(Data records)
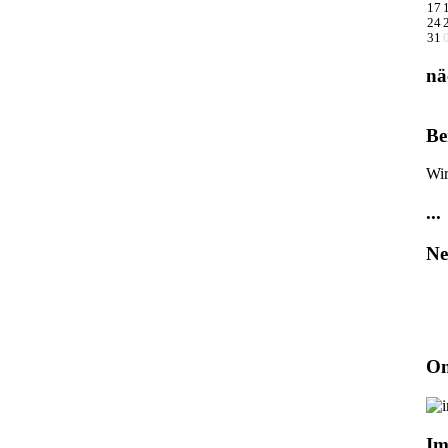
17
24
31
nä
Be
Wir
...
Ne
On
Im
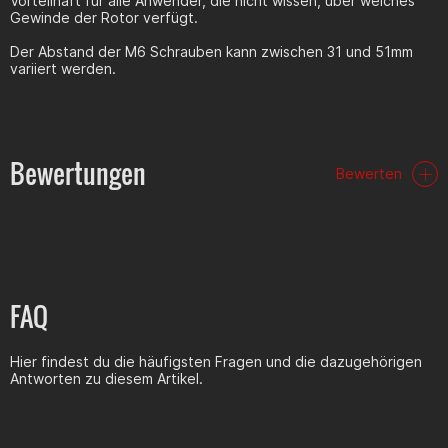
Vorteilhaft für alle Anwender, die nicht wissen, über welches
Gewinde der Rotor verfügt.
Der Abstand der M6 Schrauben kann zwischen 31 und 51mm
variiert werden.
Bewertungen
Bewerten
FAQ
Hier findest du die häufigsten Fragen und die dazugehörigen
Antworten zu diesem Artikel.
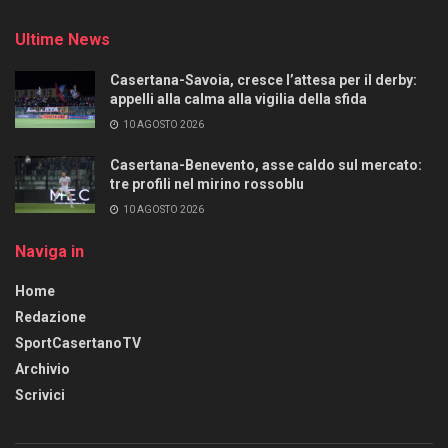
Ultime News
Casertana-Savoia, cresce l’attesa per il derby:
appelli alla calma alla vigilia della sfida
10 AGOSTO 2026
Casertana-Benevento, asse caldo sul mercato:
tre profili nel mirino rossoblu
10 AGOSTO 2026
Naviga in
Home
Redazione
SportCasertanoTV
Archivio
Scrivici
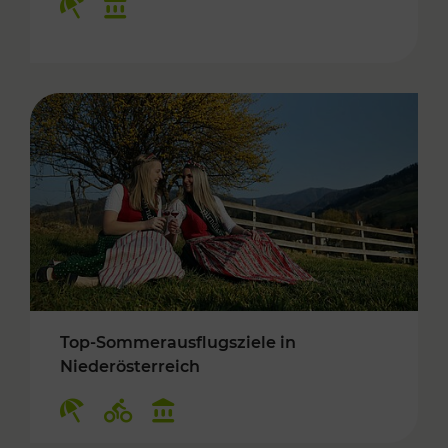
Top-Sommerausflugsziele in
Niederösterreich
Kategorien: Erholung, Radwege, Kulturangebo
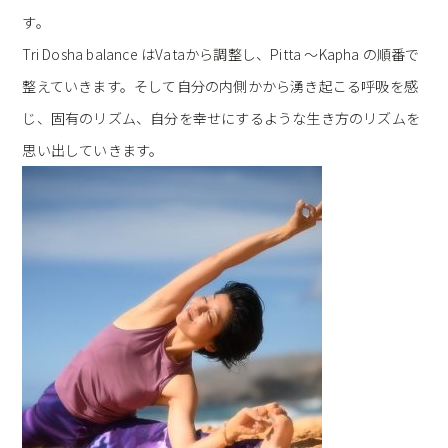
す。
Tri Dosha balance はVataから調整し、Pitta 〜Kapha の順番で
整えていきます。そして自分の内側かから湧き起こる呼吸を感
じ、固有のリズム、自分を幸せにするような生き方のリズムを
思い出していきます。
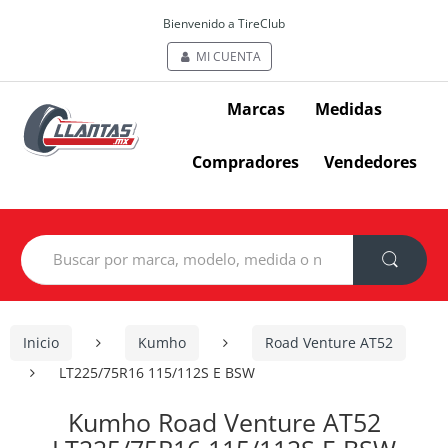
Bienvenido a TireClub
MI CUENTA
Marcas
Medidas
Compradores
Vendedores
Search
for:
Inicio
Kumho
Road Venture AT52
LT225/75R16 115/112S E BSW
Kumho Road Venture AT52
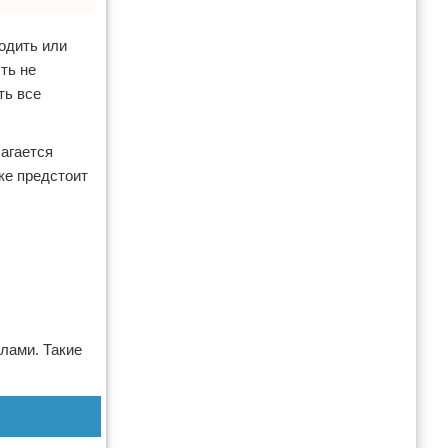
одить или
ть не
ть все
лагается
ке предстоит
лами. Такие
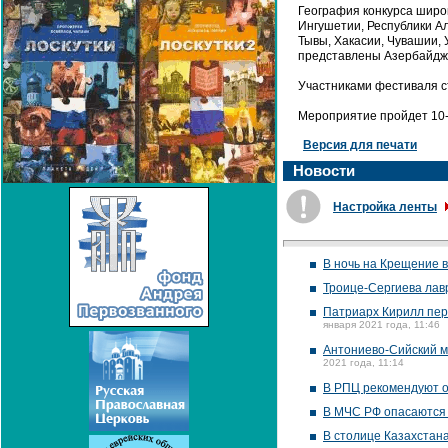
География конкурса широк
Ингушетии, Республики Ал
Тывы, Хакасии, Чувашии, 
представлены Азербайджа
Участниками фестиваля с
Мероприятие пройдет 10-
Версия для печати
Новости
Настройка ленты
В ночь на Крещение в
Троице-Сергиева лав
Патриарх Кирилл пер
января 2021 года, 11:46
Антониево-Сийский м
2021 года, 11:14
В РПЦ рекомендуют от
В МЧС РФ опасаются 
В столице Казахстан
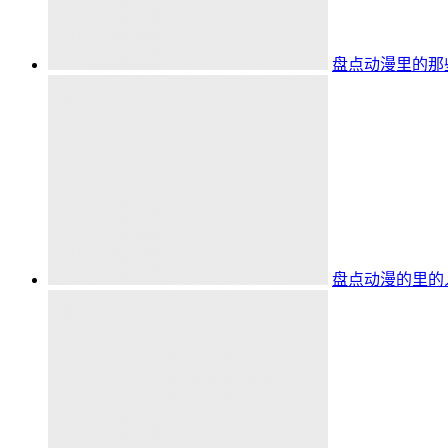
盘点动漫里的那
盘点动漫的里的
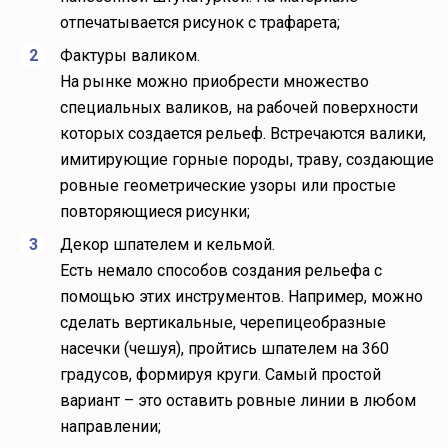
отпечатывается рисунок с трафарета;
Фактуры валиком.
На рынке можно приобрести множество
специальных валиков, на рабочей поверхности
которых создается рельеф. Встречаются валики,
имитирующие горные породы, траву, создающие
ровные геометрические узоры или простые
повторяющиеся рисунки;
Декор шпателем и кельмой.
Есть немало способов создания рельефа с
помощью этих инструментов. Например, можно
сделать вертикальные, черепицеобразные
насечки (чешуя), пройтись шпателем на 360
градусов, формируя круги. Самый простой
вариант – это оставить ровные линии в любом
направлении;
--
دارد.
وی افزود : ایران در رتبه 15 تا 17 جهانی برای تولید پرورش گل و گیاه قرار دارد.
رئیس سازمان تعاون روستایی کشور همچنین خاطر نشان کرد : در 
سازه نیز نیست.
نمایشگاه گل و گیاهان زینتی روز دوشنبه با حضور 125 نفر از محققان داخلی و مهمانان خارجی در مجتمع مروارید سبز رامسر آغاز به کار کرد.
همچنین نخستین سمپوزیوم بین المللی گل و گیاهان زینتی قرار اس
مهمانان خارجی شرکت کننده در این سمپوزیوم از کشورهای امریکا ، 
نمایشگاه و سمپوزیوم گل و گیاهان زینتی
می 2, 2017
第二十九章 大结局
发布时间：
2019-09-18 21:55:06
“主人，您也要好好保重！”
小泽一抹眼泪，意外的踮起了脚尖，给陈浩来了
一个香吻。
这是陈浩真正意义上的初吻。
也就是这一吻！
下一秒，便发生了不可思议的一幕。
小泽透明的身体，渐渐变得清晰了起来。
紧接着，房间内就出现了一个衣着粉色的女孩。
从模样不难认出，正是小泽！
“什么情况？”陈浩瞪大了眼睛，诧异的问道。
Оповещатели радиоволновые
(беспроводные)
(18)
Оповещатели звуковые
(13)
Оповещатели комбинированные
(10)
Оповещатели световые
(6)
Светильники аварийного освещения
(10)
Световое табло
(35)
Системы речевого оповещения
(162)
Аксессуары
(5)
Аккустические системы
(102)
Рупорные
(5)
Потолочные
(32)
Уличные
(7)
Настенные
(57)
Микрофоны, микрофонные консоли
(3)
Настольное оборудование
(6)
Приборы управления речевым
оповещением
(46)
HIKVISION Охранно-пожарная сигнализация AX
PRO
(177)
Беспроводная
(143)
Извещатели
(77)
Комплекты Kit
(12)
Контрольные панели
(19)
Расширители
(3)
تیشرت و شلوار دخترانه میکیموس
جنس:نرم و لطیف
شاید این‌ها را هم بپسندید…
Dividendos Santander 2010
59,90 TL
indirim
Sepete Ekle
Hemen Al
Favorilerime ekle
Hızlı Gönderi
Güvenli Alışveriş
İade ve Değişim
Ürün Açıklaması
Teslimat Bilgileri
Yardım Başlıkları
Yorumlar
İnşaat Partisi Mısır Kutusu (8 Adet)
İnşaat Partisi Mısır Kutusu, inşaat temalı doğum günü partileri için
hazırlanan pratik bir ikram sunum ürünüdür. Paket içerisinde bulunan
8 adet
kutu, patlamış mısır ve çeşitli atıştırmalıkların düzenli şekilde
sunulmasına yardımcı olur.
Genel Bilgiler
...
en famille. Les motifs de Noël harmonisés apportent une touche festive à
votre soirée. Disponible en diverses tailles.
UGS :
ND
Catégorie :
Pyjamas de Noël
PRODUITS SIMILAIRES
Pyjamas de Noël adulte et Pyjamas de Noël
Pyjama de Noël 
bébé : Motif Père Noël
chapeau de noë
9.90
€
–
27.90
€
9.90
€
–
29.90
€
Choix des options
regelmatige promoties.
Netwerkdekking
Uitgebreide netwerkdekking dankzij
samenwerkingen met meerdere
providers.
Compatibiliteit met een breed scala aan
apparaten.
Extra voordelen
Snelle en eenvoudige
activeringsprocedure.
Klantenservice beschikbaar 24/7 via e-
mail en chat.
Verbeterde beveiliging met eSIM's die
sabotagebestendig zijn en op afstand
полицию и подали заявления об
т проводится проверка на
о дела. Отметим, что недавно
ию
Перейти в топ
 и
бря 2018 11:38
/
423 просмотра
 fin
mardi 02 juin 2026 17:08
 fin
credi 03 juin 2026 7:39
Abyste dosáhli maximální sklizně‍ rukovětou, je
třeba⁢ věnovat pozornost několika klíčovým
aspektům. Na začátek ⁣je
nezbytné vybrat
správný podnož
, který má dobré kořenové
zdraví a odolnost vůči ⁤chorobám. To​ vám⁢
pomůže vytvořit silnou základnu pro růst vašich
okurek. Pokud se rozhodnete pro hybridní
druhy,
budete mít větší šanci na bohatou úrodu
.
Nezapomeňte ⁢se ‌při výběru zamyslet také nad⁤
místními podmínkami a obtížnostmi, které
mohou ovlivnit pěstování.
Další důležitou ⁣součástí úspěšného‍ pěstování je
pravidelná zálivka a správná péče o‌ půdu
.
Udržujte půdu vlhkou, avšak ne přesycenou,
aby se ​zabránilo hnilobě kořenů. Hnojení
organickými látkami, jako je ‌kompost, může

What you are asked to do:
From the records above, retype only the lines starting at the line that contains "zdraví a odolnost vůči ⁤chorobám. To​ vám⁢" and ending at the line that contains "organickými látkami, jako je ‌kompost, může", both included.

Task answer:
zdraví a odolnost vůči ⁤chorobám. To​ vám⁢
pomůže vytvořit silnou základnu pro růst vašich
okurek. Pokud se rozhodnete pro hybridní
druhy,
budete mít větší šanci na bohatou úrodu
.
Nezapomeňte ⁢se ‌při výběru zamyslet také nad⁤
místními podmínkami a obtížnostmi, které
mohou ovlivnit pěstování.
Další důležitou ⁣součástí úspěšného‍ pěstování je
pravidelná zálivka a správná péče o‌ půdu
.
Udržujte půdu vlhkou, avšak ne přesycenou,
aby se ​zabránilo hnilobě kořenů. Hnojení
organickými látkami, jako je ‌kompost, může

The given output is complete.